#### [Exercise]
Leave out the pictures and output exactly the lines below from the one with "Service Line Leader" down to the one with "How Rakuten makes money", both of them included.

----

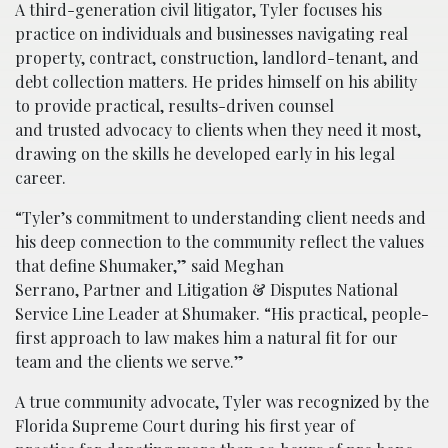
A third-generation civil litigator, Tyler focuses his
practice on individuals and businesses navigating real
property, contract, construction, landlord-tenant, and
debt collection matters. He prides himself on his ability
to provide practical, results-driven counsel
and trusted advocacy to clients when they need it most,
drawing on the skills he developed early in his legal
career.
“Tyler’s commitment to understanding client needs and
his deep connection to the community reflect the values
that define Shumaker,” said Meghan
Serrano, Partner and Litigation & Disputes National
Service Line Leader at Shumaker. “His practical, people-
first approach to law makes him a natural fit for our
team and the clients we serve.”
A true community advocate, Tyler was recognized by the
Florida Supreme Court during his first year of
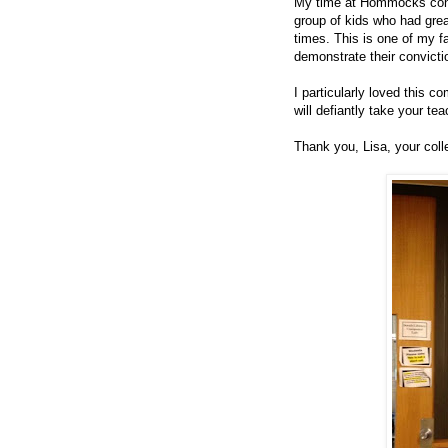
My time at Hommocks concl
group of kids who had grea
times. This is one of my 
demonstrate their convicti
I particularly loved this 
will defiantly take your tea
Thank you, Lisa, your coll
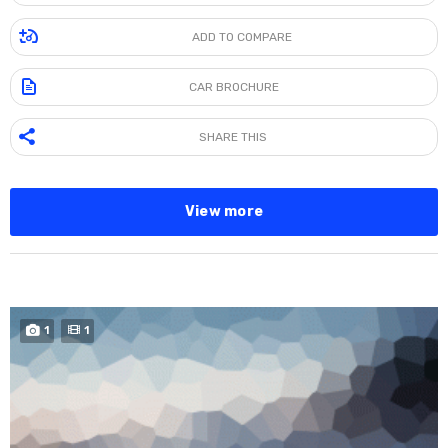
ADD TO COMPARE
CAR BROCHURE
SHARE THIS
View more
SPECIAL
1
1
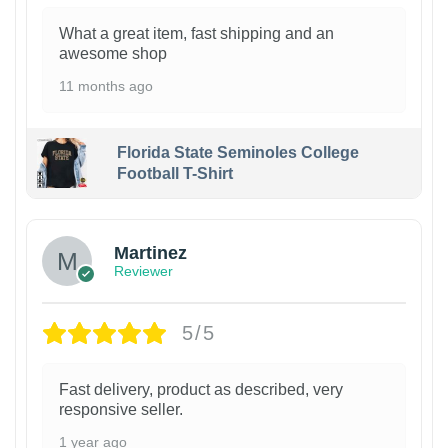
What a great item, fast shipping and an
awesome shop
11 months ago
Florida State Seminoles College
Football T-Shirt
Martinez
Reviewer
5/5
Fast delivery, product as described, very
responsive seller.
1 year ago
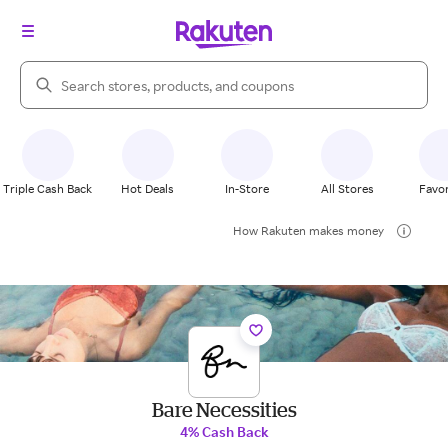
Search Rakuten
Triple Cash Back
Hot Deals
In-Store
All Stores
Favor
How Rakuten makes money
Bare Necessities
4% Cash Back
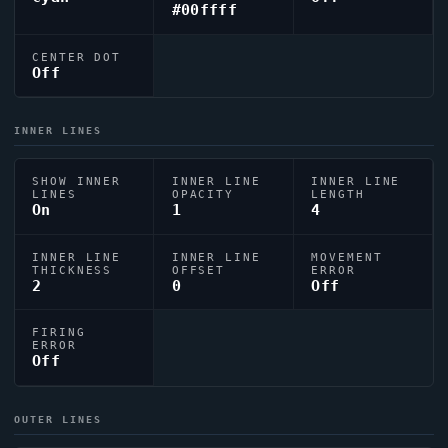
#00ffff
CENTER DOT
Off
INNER LINES
SHOW INNER
INNER LINE
INNER LINE
LINES
OPACITY
LENGTH
On
1
4
INNER LINE
INNER LINE
MOVEMENT
THICKNESS
OFFSET
ERROR
2
0
Off
FIRING
ERROR
Off
OUTER LINES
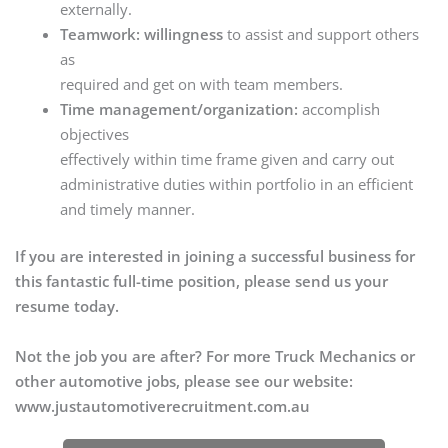
externally.
Teamwork: willingness
to assist and support others
as
required and get on with team members.
Time management/organization:
accomplish
objectives
effectively within time frame given and carry out
administrative duties within portfolio in an efficient
and timely manner.
If you are interested in joining a successful business for
this fantastic full-time position, please send us your
resume today.
Not the job you are after? For more Truck Mechanics or
other automotive jobs, please see our website:
www.justautomotiverecruitment.com.au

----

#### [Task output]
Service Line Leader at Shumaker. “His practical, people-
first approach to law makes him a natural fit for our
team and the clients we serve.”
A true community advocate, Tyler was recognized by the
Florida Supreme Court during his first year of
My time at Hommocks concl
group of kids who had grea
times. This is one of my 
demonstrate their convicti
I particularly loved this 
will defiantly take your tea
Thank you, Lisa, your coll
ADD TO COMPARE
CAR BROCHURE
SHARE THIS
View more
SPECIAL
1
1
What a great item, fast shipping and an
awesome shop
11 months ago
Florida State Seminoles College
Football T-Shirt
Martinez
Reviewer
5/5
Fast delivery, product as described, very
responsive seller.
1 year ago
Search Rakuten
Triple Cash Back
Hot Deals
In-Store
All Stores
Favor
How Rakuten makes money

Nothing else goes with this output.